Figure 5

Effects of WEL on LPS-induced NF-κB transcriptional activity via suppression of IκB-α degradation and nuclear translocation of the p65 and p50 subunits in RAW 264.7 cells. (A) Cells were transiently co-transfected with pNF-κB-Luc reporter plasmid and then were pretreated with the indicated concentrations of WEL for 12 h. LPS (1 μg/ml) was then added and cells were further incubated for 20 h.
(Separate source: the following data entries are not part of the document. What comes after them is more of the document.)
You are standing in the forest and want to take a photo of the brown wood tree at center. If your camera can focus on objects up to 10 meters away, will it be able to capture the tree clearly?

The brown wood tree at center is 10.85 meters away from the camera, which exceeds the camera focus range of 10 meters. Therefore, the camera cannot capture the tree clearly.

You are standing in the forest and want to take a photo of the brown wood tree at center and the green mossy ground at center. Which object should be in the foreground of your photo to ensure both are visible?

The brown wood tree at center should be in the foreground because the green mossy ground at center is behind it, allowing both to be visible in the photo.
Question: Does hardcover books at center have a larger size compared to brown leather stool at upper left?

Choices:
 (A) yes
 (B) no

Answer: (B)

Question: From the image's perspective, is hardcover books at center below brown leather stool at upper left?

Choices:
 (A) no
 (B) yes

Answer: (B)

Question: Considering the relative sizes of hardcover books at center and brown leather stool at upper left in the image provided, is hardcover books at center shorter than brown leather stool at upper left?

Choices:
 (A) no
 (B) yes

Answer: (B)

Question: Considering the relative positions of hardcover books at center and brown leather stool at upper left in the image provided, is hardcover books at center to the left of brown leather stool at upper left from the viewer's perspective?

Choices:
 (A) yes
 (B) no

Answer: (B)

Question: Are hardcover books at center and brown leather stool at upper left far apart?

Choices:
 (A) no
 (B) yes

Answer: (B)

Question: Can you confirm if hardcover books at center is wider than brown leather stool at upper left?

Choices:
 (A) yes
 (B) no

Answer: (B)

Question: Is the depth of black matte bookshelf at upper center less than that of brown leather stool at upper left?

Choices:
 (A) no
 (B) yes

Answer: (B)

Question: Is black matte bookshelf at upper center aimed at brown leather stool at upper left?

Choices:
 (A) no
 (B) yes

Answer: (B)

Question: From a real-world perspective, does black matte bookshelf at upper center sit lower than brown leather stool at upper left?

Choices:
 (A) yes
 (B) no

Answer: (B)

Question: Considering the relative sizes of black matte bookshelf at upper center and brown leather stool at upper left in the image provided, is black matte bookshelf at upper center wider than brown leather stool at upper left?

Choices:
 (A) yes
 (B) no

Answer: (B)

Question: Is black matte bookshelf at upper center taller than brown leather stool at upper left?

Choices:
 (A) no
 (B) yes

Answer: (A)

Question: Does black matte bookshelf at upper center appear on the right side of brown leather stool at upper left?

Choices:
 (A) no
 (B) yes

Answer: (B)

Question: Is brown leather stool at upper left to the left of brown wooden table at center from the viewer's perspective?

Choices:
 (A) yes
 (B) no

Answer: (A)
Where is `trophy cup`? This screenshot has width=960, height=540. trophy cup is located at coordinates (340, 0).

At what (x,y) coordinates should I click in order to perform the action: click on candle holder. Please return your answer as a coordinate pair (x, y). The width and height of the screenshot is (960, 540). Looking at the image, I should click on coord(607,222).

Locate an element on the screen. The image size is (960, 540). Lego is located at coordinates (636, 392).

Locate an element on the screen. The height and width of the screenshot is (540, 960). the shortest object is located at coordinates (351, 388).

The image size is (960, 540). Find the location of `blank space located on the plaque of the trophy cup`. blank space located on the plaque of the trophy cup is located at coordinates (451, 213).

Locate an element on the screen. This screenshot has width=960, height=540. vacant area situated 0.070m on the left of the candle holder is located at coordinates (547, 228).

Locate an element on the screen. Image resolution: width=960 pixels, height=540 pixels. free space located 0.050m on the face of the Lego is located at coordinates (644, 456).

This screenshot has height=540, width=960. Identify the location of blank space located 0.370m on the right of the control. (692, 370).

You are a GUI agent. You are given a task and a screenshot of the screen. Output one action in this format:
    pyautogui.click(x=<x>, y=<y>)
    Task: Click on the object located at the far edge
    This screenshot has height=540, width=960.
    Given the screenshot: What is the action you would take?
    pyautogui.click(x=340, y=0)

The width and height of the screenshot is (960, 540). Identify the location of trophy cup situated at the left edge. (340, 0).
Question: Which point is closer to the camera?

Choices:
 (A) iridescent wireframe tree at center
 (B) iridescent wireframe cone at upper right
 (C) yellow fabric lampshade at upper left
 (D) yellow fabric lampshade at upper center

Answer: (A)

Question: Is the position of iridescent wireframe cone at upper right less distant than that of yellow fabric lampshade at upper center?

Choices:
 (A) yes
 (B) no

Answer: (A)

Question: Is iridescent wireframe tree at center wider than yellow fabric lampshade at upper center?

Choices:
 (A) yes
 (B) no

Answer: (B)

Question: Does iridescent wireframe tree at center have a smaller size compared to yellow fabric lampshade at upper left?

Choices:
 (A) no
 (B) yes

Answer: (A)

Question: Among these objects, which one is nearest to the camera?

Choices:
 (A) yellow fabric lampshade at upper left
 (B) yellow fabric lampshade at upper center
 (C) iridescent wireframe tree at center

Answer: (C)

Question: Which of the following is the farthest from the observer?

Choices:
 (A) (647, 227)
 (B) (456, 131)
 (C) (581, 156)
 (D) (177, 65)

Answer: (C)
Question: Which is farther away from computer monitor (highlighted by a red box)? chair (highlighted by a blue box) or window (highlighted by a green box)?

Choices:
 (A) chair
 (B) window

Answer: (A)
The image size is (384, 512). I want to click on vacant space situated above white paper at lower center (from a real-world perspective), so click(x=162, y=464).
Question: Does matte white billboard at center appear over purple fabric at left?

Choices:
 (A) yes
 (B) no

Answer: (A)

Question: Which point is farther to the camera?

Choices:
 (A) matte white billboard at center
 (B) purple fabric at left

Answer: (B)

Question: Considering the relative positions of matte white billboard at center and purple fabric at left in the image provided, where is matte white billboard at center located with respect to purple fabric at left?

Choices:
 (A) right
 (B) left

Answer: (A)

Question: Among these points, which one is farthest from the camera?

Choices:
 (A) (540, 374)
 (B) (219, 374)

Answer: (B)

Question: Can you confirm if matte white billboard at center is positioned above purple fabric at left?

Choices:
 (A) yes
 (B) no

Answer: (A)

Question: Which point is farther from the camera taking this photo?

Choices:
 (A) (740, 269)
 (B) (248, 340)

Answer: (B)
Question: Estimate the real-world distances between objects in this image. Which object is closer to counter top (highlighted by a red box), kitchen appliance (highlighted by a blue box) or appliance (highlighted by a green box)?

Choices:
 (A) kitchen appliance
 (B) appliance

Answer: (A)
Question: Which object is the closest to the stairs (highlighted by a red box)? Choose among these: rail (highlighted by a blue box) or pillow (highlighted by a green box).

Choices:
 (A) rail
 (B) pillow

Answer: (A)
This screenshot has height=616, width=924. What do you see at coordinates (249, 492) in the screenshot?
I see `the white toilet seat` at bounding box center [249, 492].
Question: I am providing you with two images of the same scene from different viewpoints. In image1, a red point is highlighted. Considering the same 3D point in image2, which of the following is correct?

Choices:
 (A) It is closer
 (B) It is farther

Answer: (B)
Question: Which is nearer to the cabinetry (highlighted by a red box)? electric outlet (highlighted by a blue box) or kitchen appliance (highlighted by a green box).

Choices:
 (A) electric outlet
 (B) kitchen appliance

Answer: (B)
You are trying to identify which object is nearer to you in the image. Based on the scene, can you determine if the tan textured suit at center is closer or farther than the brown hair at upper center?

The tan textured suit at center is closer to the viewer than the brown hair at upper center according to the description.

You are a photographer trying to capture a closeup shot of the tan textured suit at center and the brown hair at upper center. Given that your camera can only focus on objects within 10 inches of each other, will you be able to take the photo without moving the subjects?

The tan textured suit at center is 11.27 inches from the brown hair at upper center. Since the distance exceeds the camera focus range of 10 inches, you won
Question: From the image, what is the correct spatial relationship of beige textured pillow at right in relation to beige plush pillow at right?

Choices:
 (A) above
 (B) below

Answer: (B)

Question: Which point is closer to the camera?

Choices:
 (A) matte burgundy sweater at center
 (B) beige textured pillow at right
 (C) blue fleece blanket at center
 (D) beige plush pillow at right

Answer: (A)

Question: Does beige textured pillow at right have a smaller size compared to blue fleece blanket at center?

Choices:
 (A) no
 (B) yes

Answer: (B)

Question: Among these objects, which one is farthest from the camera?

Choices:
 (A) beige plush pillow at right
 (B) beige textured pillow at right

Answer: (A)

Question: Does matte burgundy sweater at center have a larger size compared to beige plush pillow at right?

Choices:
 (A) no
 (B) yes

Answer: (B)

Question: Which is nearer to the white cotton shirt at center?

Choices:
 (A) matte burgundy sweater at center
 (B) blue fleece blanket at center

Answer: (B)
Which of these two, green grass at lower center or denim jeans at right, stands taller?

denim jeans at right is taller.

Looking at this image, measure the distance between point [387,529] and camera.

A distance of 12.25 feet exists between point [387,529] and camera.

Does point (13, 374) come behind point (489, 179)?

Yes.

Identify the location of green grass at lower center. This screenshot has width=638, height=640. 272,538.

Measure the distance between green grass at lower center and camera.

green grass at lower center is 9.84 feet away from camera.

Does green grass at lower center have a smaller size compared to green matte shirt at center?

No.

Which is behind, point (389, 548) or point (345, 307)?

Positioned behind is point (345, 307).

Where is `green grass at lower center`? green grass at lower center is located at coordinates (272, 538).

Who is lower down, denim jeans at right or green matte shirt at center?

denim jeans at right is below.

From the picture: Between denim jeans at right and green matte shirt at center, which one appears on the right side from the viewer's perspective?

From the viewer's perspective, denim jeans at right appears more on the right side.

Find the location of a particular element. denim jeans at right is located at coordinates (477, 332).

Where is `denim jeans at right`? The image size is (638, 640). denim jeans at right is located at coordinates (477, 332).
The cells were harvested and then the luciferase activities were determined by using the dual luciferase report assay system. (B, C) Cells were pretreated with the indicated concentrations of WEL for12 h and then stimulated with LPS (1 μg/ml) treatment for 30 min. Cytosol (B) and nuclear (C) protein were determined by Western blot assay using anti-IκB-α, NF-κB p50, and NF-κB p65. GAPDH and PARP1 were used as internal controls for Western blotting. A representative blot of each experiment was shown with the densitometric analysis corresponding to the mean ± SEM. of three independent experiments. n = 6 per experiment. ^*p < 0.05 vs. LPS group and ^**p < 0.01 vs. LPS group.^#p < 0. 05 vs. none LPS control group. ^##p < 0. 01 vs. none LPS control group.